WORKING DATA
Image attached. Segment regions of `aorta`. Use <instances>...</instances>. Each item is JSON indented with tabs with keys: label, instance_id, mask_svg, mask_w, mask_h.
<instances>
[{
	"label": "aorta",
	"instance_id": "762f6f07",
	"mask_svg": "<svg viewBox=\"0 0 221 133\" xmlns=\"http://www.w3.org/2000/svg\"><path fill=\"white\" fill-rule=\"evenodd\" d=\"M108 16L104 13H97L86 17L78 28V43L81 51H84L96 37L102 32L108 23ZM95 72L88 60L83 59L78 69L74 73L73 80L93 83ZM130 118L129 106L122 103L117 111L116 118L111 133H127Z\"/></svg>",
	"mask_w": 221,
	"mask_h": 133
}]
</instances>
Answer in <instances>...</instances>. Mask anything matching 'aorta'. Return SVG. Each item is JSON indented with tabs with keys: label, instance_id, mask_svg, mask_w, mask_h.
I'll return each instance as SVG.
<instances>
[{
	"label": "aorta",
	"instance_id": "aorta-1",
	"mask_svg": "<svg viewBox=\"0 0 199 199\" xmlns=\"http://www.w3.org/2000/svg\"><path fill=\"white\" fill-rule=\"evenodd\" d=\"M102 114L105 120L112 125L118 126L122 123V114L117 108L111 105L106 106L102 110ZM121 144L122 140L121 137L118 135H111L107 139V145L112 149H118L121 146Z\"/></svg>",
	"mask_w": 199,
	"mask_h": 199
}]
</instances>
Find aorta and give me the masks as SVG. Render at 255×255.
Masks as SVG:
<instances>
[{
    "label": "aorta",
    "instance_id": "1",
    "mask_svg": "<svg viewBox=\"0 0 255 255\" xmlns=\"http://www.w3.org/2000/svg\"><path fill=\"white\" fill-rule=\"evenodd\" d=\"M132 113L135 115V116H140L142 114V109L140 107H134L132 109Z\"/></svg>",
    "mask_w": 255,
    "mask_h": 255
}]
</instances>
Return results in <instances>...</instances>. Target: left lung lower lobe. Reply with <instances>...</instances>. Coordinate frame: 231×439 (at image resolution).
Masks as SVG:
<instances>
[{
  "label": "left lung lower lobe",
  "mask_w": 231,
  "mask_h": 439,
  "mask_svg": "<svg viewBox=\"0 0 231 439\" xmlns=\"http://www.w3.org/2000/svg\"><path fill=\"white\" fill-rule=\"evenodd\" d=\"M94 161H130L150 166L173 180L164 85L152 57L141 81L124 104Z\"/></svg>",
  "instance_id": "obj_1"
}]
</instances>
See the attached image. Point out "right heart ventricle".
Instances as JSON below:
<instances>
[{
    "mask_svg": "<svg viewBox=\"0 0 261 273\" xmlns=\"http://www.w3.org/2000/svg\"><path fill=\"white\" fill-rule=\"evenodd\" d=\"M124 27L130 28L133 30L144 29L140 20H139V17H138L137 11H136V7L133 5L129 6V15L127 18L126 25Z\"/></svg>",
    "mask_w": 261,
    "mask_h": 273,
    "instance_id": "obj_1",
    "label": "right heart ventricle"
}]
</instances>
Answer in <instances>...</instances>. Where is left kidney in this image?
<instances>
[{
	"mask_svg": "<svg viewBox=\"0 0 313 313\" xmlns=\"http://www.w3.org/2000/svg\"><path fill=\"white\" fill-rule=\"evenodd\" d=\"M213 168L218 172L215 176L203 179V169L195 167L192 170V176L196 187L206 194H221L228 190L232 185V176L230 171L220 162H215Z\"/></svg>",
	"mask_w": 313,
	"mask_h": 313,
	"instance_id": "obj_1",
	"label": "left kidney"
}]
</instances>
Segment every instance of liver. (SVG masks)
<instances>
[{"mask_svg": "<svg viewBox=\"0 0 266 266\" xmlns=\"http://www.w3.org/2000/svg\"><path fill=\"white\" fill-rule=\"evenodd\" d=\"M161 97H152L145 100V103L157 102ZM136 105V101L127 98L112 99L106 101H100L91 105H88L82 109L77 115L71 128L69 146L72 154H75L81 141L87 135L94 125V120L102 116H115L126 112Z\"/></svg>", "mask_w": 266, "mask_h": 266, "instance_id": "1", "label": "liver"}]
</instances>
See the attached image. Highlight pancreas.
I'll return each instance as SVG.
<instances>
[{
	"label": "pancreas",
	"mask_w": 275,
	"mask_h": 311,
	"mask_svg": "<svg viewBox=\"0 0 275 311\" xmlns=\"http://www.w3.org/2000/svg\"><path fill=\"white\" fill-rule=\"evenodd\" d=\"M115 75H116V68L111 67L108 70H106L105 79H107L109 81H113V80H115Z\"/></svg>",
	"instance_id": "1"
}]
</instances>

YOUR TASK
The whole listing should be restated word for word.

WRITTEN SOLUTION
Image attached. Segment regions of `aorta`. Use <instances>...</instances>. Each item is JSON indented with tabs with keys: label, instance_id, mask_svg, mask_w, mask_h.
<instances>
[{
	"label": "aorta",
	"instance_id": "762f6f07",
	"mask_svg": "<svg viewBox=\"0 0 221 133\" xmlns=\"http://www.w3.org/2000/svg\"><path fill=\"white\" fill-rule=\"evenodd\" d=\"M108 16L104 13H97L86 17L78 28V43L81 51H84L96 37L102 32L108 23ZM95 72L88 60L83 59L78 69L74 73L73 80L93 83ZM130 118L129 106L122 103L117 111L116 118L111 133H127Z\"/></svg>",
	"mask_w": 221,
	"mask_h": 133
}]
</instances>
Answer in <instances>...</instances>. Mask anything matching 'aorta'. Return SVG. Each item is JSON indented with tabs with keys: label, instance_id, mask_svg, mask_w, mask_h.
I'll return each instance as SVG.
<instances>
[{
	"label": "aorta",
	"instance_id": "aorta-1",
	"mask_svg": "<svg viewBox=\"0 0 199 199\" xmlns=\"http://www.w3.org/2000/svg\"><path fill=\"white\" fill-rule=\"evenodd\" d=\"M102 114L105 120L112 125L118 126L122 123V114L117 108L111 105L106 106L102 110ZM121 144L122 140L121 137L118 135H111L107 139V145L112 149H118L121 146Z\"/></svg>",
	"mask_w": 199,
	"mask_h": 199
}]
</instances>
Find aorta and give me the masks as SVG. Render at 255×255.
Masks as SVG:
<instances>
[{
    "label": "aorta",
    "instance_id": "1",
    "mask_svg": "<svg viewBox=\"0 0 255 255\" xmlns=\"http://www.w3.org/2000/svg\"><path fill=\"white\" fill-rule=\"evenodd\" d=\"M132 113L135 115V116H140L142 114V109L140 107H134L132 109Z\"/></svg>",
    "mask_w": 255,
    "mask_h": 255
}]
</instances>
Return results in <instances>...</instances>. Target: left lung lower lobe. Reply with <instances>...</instances>. Coordinate frame: 231×439 (at image resolution).
Masks as SVG:
<instances>
[{
  "label": "left lung lower lobe",
  "mask_w": 231,
  "mask_h": 439,
  "mask_svg": "<svg viewBox=\"0 0 231 439\" xmlns=\"http://www.w3.org/2000/svg\"><path fill=\"white\" fill-rule=\"evenodd\" d=\"M94 161H130L150 166L173 180L164 85L152 57L141 81L124 104Z\"/></svg>",
  "instance_id": "obj_1"
}]
</instances>
See the attached image. Point out "right heart ventricle".
Instances as JSON below:
<instances>
[{
    "mask_svg": "<svg viewBox=\"0 0 261 273\" xmlns=\"http://www.w3.org/2000/svg\"><path fill=\"white\" fill-rule=\"evenodd\" d=\"M124 27L130 28L133 30L144 29L140 20H139V17H138L137 11H136V7L133 5L129 6V15L127 18L126 25Z\"/></svg>",
    "mask_w": 261,
    "mask_h": 273,
    "instance_id": "obj_1",
    "label": "right heart ventricle"
}]
</instances>
Answer in <instances>...</instances>. Where is left kidney in this image?
<instances>
[{
	"mask_svg": "<svg viewBox=\"0 0 313 313\" xmlns=\"http://www.w3.org/2000/svg\"><path fill=\"white\" fill-rule=\"evenodd\" d=\"M213 168L218 172L215 176L203 179V169L195 167L192 170V176L196 187L206 194H221L228 190L232 185V176L230 171L220 162H215Z\"/></svg>",
	"mask_w": 313,
	"mask_h": 313,
	"instance_id": "obj_1",
	"label": "left kidney"
}]
</instances>
Segment every instance of liver. (SVG masks)
<instances>
[{"mask_svg": "<svg viewBox=\"0 0 266 266\" xmlns=\"http://www.w3.org/2000/svg\"><path fill=\"white\" fill-rule=\"evenodd\" d=\"M161 97H152L145 100V103L157 102ZM136 105V101L127 98L112 99L106 101H100L91 105H88L82 109L77 115L71 128L69 146L72 154H75L81 141L87 135L94 125V120L102 116H115L126 112Z\"/></svg>", "mask_w": 266, "mask_h": 266, "instance_id": "1", "label": "liver"}]
</instances>
See the attached image. Highlight pancreas.
I'll return each instance as SVG.
<instances>
[{
	"label": "pancreas",
	"mask_w": 275,
	"mask_h": 311,
	"mask_svg": "<svg viewBox=\"0 0 275 311\" xmlns=\"http://www.w3.org/2000/svg\"><path fill=\"white\" fill-rule=\"evenodd\" d=\"M115 75H116V68L111 67L108 70H106L105 79H107L109 81H113V80H115Z\"/></svg>",
	"instance_id": "1"
}]
</instances>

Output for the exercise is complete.